AIM OF THE TASK:
Please restate the entries below word for word, leaving out any pictures.

DATA EXCERPTS:
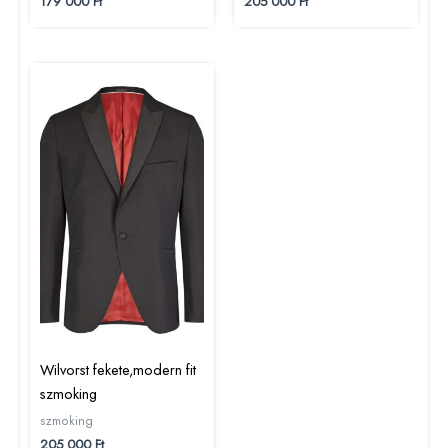
179 000
Ft
205 000
Ft
Wilvorst fekete,modern fit
szmoking
szmoking
205 000
Ft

RESPONSE:
179 000
Ft
205 000
Ft
Wilvorst fekete,modern fit
szmoking
szmoking
205 000
Ft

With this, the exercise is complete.